Stress Really Bites!

Stress eating. I think it hits all of us who struggle with the pounds. It’s about comfort. Stress makes us feel upset, unsure, and unstable - stretched and pulled all different directions. A child can hug a teddy bear, but where do adults go for that feeling of security and balance again - to recapture our peace and calm? Well, for many of us, it’s our refrigerator or pantry. What’s more comforting than sitting down to a bag of cookies or a big piece of pound cake? (Aptly named, by the way.) Or perhaps instead of a sit-down nosh, your stress eating manifests itself in grazing all day long. Sort of like a smoker who is comforted by the feel of their lips curled around a cigarette – some stress eaters are comforted by mindless hand-to-mouth nibbling.


Of course the obvious problem with this kind of self-comforting effort is the additional stress we inflict on ourselves when we see the results we’ve “gained.” More weight on a body that doesn’t need it and a mind that doesn’t want it, equals what? More stress. Yikes! The very thing we’re trying to salve only gets worse.


Here are 8 tips, (thank you MedicineNet.com) to help us get over or at least get through stressful moments and hopefully keep us from wrapping ourselves in a blanket of calories to feel better.


1. Anger Management – practice letting go, making a conscious effort/choice not to become angry or upset – too much energy and thought is wasted on this often unproductive emotional state.

2. Breathe – slowly and deeply. Take three deep breaths and release them slowly before reacting to the next stressful situation.

3. Speak slowly – slowing down our speech enables us to think more clearly and react more reasonably to stressful situations.


4. Time management – select one simple thing you’ve been putting off and do it now. Return that phone call, make that doctor’s appointment. Having an undone task or responsibility hanging in the backs of our minds adds to our daily stress level.
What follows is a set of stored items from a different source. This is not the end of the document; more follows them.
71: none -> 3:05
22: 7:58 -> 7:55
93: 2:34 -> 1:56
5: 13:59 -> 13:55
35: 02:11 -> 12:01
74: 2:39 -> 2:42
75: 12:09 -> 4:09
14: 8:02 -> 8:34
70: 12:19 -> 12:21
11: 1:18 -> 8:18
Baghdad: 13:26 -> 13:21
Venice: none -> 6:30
5. Get out – fresh air really does help! Don’t be deterred by bad weather or a too full schedule. Take a few minutes – even 5 – standing on a balcony or on your front porch – it can rejuvenate you.

6. Drink water – dehydration can add to our feelings of anxiety and stress without our realizing it.
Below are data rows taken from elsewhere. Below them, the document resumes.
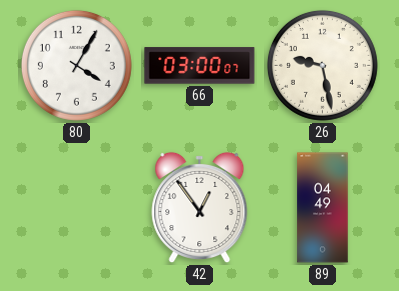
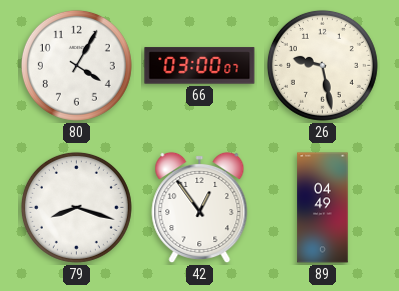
79: none -> 8:18
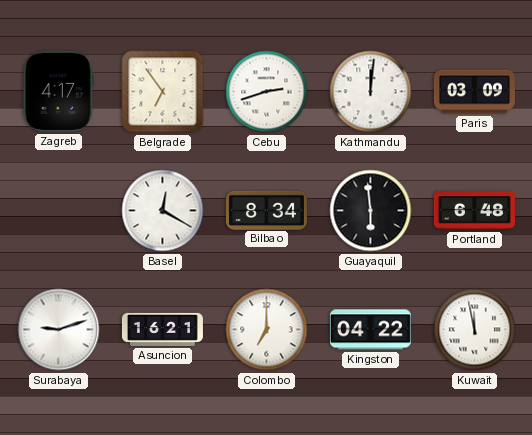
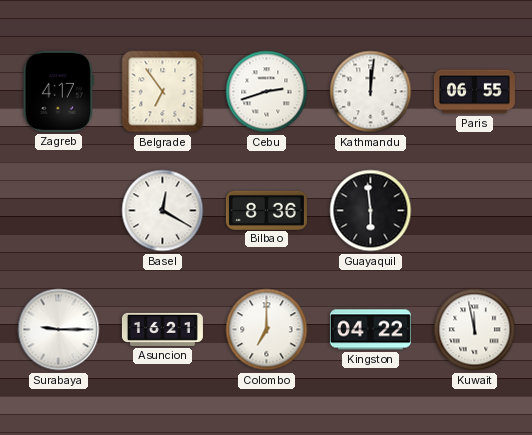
Paris: 03:09 -> 06:55
Bilbao: 8:34 -> 8:36
Portland: 6:48 -> none
Surabaya: 9:12 -> 9:15
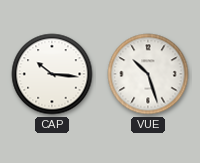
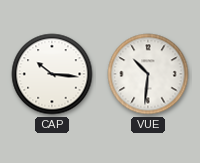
VUE: 10:27 -> 10:31
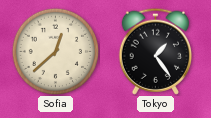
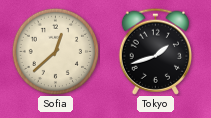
Tokyo: 1:24 -> 1:42
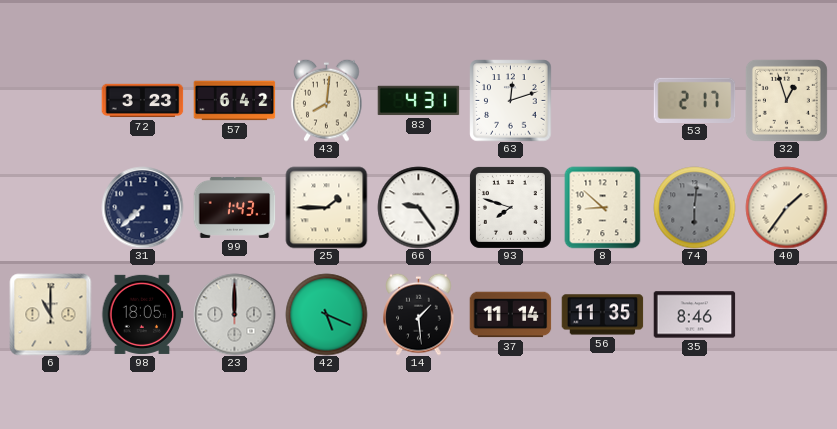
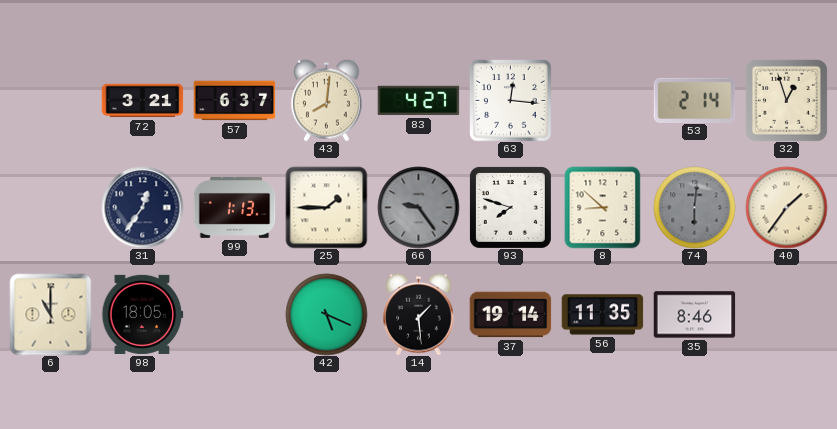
72: 3:23 -> 3:21
57: 6:42 -> 6:37
83: 4:31 -> 4:27
63: 12:12 -> 12:16
53: 2:17 -> 2:14
31: 7:38 -> 12:36
99: 1:43 -> 1:13
66 dial: white -> grey
23: 12:00 -> none
37: 11:14 -> 19:14
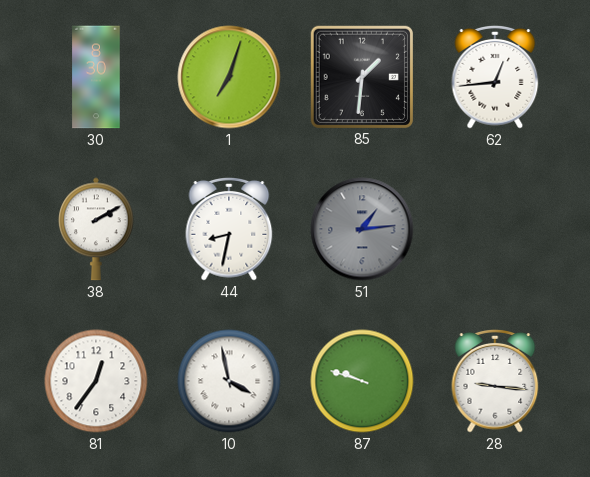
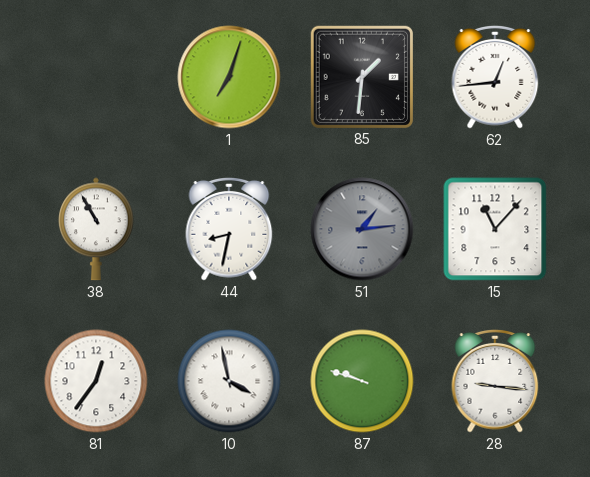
30: 8:30 -> none
38: 2:10 -> 10:55
15: none -> 11:07
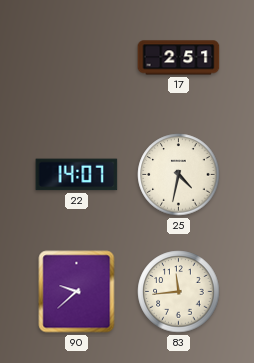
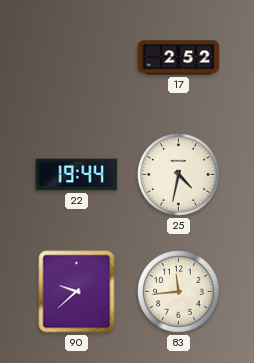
17: 2:51 -> 2:52
22: 14:07 -> 19:44
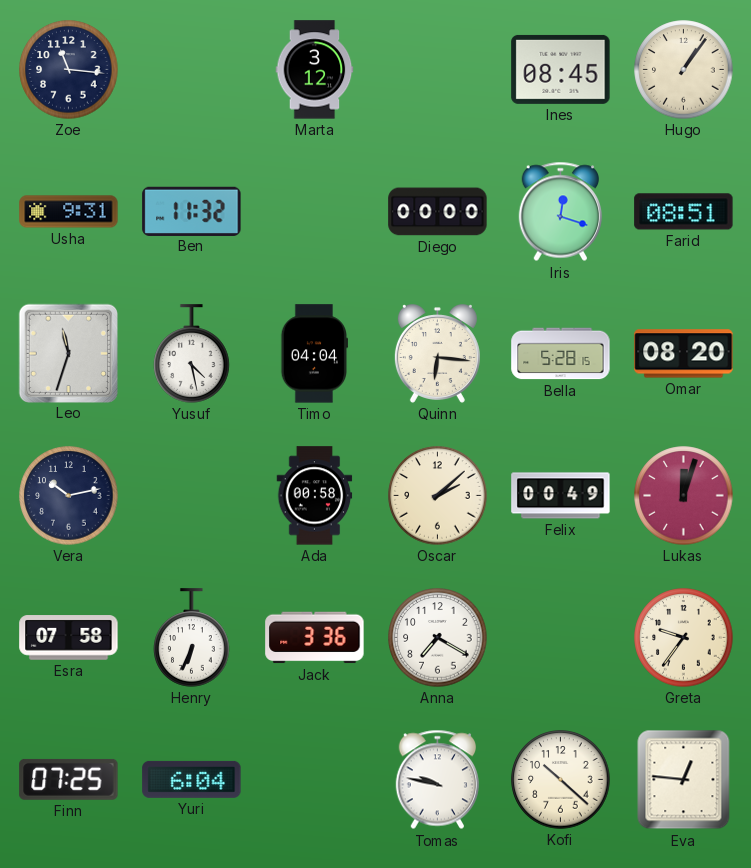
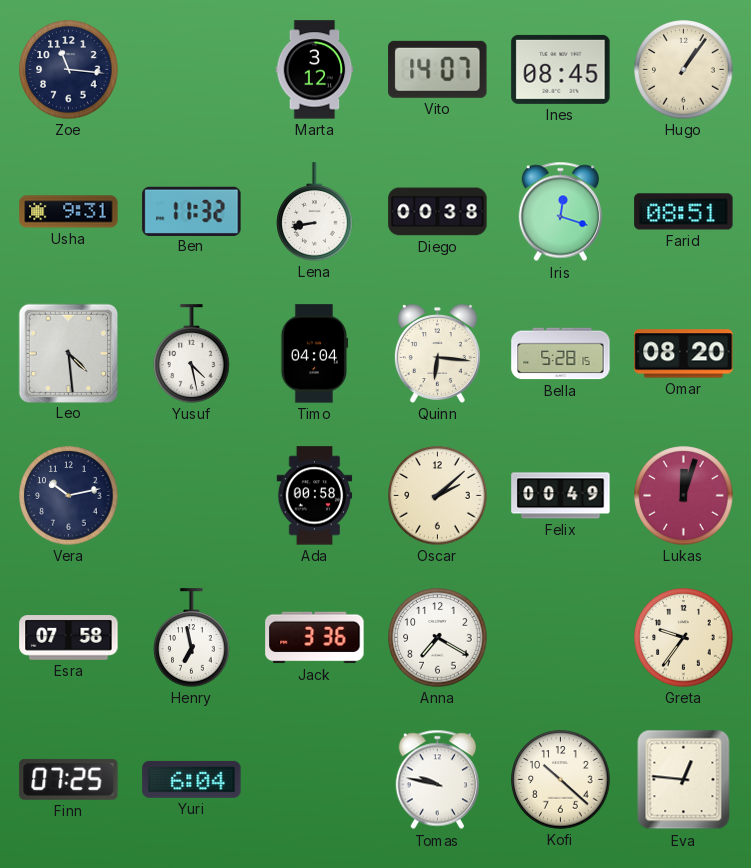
Vito: none -> 14:07
Lena: none -> 8:43
Diego: 00:00 -> 00:38
Leo: 11:33 -> 4:29
Henry: 6:34 -> 6:58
7. Straighten up! - Check your posture. Stooping or slumping can lead to muscle tension, pain, and what? Increased stress.
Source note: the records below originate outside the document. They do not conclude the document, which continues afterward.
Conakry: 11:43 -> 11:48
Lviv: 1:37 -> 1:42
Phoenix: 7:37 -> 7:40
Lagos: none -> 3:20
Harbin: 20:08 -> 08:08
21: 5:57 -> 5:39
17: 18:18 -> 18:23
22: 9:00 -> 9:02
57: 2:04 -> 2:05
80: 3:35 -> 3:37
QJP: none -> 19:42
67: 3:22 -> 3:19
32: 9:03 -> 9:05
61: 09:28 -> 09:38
8. Reward yourself – plan an end of the day reward like a nice hot bath or a half hour with a good book – putting aside work, housekeeping, or family concerns for a few minutes before bed so you can fully relax and get the rest you need. Don’t spend time planning tomorrow’s schedule or trying to catch up completing chores you didn’t get around to all day. You need time to recharge and energize so you’ll be better prepared to face the next stressful day!

2 comments:

LL aka Lisa-Lin said...

Thanks for sharing the 8 tips. I am 100% behind the water thing. Water fills you up as it hydrates you. Less 'grazing.' Ha! I like that--maybe I've mistaken my wake up from snoring--it's really a 'moo.':)

The Sugar Plum Fairy said...

Thanks, Don's Girl! Yep, filling up on water is much better than most of our other, um - choices!